WORK REQUEST:
Say how many of the lines below hold "checkbox", writing the number and nothing more.

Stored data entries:
[Start of section]
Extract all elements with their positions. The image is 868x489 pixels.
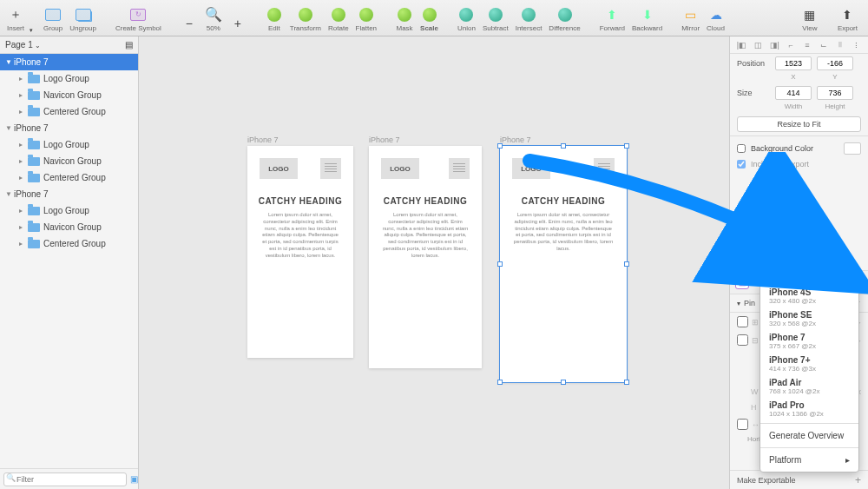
artboard-1[interactable]: LOGO CATCHY HEADING Lorem ipsum dolor si… — [247, 146, 353, 358]
align-row: |◧ ◫ ◨| ⌐ ≡ ⌙ ⫴ ⫶ — [730, 36, 868, 54]
cloud-button[interactable]: ☁Cloud — [703, 4, 728, 32]
mask-button[interactable]: Mask — [392, 4, 417, 32]
union-button[interactable]: Union — [454, 4, 479, 32]
device-preset-item[interactable]: iPad Air768 x 1024 @2x — [760, 375, 858, 398]
make-exportable[interactable]: Make Exportable+ — [730, 470, 868, 489]
artboard-label[interactable]: iPhone 7 — [369, 135, 400, 144]
device-preset-item[interactable]: iPad Pro1024 x 1366 @2x — [760, 398, 858, 420]
artboard-label[interactable]: iPhone 7 — [500, 135, 531, 144]
pos-y-input[interactable] — [817, 56, 853, 70]
flatten-button[interactable]: Flatten — [352, 4, 380, 32]
size-h-input[interactable] — [817, 86, 853, 100]
folder-icon — [28, 223, 40, 232]
page-selector[interactable]: Page 1 ⌄ ▤ — [0, 36, 138, 54]
zoom-out-button[interactable]: − — [177, 13, 201, 32]
layer-group[interactable]: ▸Centered Group — [0, 235, 138, 252]
export-icon: ⬆ — [838, 6, 856, 23]
subtract-icon — [487, 6, 504, 23]
body-text: Lorem ipsum dolor sit amet, consectetur … — [381, 212, 470, 260]
platform-submenu[interactable]: Platform▸ — [760, 451, 858, 469]
filter-input[interactable] — [3, 472, 127, 486]
view-icon: ▦ — [801, 6, 819, 23]
layer-group[interactable]: ▸Navicon Group — [0, 153, 138, 169]
device-preset-item[interactable]: iPhone SE320 x 568 @2x — [760, 307, 858, 330]
intersect-button[interactable]: Intersect — [512, 4, 546, 32]
align-check[interactable] — [737, 419, 748, 430]
page-list-icon[interactable]: ▤ — [125, 40, 133, 50]
bg-color-checkbox[interactable] — [737, 144, 746, 153]
forward-button[interactable]: ⬆Forward — [596, 4, 628, 32]
subtract-button[interactable]: Subtract — [479, 4, 512, 32]
union-icon — [457, 6, 475, 23]
layer-group[interactable]: ▸Navicon Group — [0, 219, 138, 235]
align-vcenter-icon[interactable]: ≡ — [801, 39, 813, 51]
include-export-checkbox[interactable] — [737, 160, 746, 169]
align-top-icon[interactable]: ⌐ — [785, 39, 797, 51]
selection-handle[interactable] — [561, 143, 566, 149]
selection-handle[interactable] — [624, 261, 629, 267]
sidebar-toggle-icon[interactable]: ▣ — [130, 473, 138, 486]
group-button[interactable]: Group — [40, 4, 66, 32]
align-right-icon[interactable]: ◨| — [768, 39, 780, 51]
selection-handle[interactable] — [561, 380, 566, 385]
layers-list: ▼ iPhone 7▸Logo Group▸Navicon Group▸Cent… — [0, 54, 138, 468]
generate-overview[interactable]: Generate Overview — [760, 426, 858, 445]
bg-color-swatch[interactable] — [844, 142, 861, 155]
layer-artboard[interactable]: ▼ iPhone 7 — [0, 120, 138, 136]
size-w-input[interactable] — [775, 86, 812, 100]
mirror-button[interactable]: ▭Mirror — [678, 4, 703, 32]
navicon-block — [320, 158, 341, 179]
ungroup-button[interactable]: Ungroup — [66, 4, 100, 32]
difference-button[interactable]: Difference — [545, 4, 583, 32]
plus-icon[interactable]: + — [855, 474, 861, 486]
device-preset-item[interactable]: iPhone 7375 x 667 @2x — [760, 330, 858, 353]
pos-x-input[interactable] — [775, 56, 812, 70]
backward-button[interactable]: ⬇Backward — [628, 4, 666, 32]
artboard-label[interactable]: iPhone 7 — [247, 135, 279, 144]
transform-button[interactable]: Transform — [286, 4, 325, 32]
zoom-indicator[interactable]: 🔍50% — [201, 4, 226, 32]
distribute-v-icon[interactable]: ⫶ — [851, 39, 863, 51]
pin-check-2[interactable] — [737, 334, 748, 346]
body-text: Lorem ipsum dolor sit amet, consectetur … — [260, 212, 341, 260]
layer-group[interactable]: ▸Logo Group — [0, 202, 138, 219]
sidebar-footer: ▣ ⎋ — [0, 468, 138, 489]
align-hcenter-icon[interactable]: ◫ — [752, 39, 764, 51]
insert-button[interactable]: ＋Insert — [3, 4, 28, 32]
create-symbol-button[interactable]: ↻Create Symbol — [112, 4, 165, 32]
folder-icon — [28, 157, 40, 166]
selection-handle[interactable] — [624, 143, 629, 149]
zoom-in-button[interactable]: + — [226, 13, 250, 32]
selection-handle[interactable] — [624, 380, 629, 385]
logo-block: LOGO — [512, 158, 550, 179]
rotate-button[interactable]: Rotate — [325, 4, 352, 32]
mirror-icon: ▭ — [682, 6, 700, 23]
export-button[interactable]: ⬆Export — [834, 4, 861, 32]
layer-group[interactable]: ▸Centered Group — [0, 103, 138, 120]
layer-group[interactable]: ▸Centered Group — [0, 169, 138, 186]
backward-icon: ⬇ — [639, 6, 656, 23]
layer-artboard[interactable]: ▼ iPhone 7 — [0, 186, 138, 202]
layer-group[interactable]: ▸Logo Group — [0, 70, 138, 87]
artboard-2[interactable]: LOGO CATCHY HEADING Lorem ipsum dolor si… — [369, 146, 482, 368]
artboard-3-selected[interactable]: LOGO CATCHY HEADING Lorem ipsum dolor si… — [500, 146, 627, 382]
navicon-block — [594, 158, 615, 179]
device-preset-item[interactable]: iPhone 4S320 x 480 @2x — [760, 285, 858, 307]
device-preset-item[interactable]: iPhone 7+414 x 736 @3x — [760, 353, 858, 375]
layer-artboard[interactable]: ▼ iPhone 7 — [0, 54, 138, 70]
selection-handle[interactable] — [497, 143, 503, 149]
scale-button[interactable]: Scale — [417, 4, 442, 32]
edit-button[interactable]: Edit — [262, 4, 286, 32]
symbol-icon: ↻ — [129, 6, 147, 23]
pin-check-1[interactable] — [737, 316, 748, 327]
canvas[interactable]: iPhone 7 LOGO CATCHY HEADING Lorem ipsum… — [139, 36, 729, 489]
align-bottom-icon[interactable]: ⌙ — [818, 39, 830, 51]
view-button[interactable]: ▦View — [798, 4, 822, 32]
layer-group[interactable]: ▸Navicon Group — [0, 87, 138, 103]
selection-handle[interactable] — [497, 261, 503, 267]
layer-group[interactable]: ▸Logo Group — [0, 136, 138, 153]
selection-handle[interactable] — [497, 380, 503, 385]
distribute-h-icon[interactable]: ⫴ — [834, 39, 846, 51]
align-left-icon[interactable]: |◧ — [735, 39, 747, 51]
resize-to-fit-button[interactable]: Resize to Fit — [737, 116, 861, 132]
[End of section]
ANSWER SECTION:
2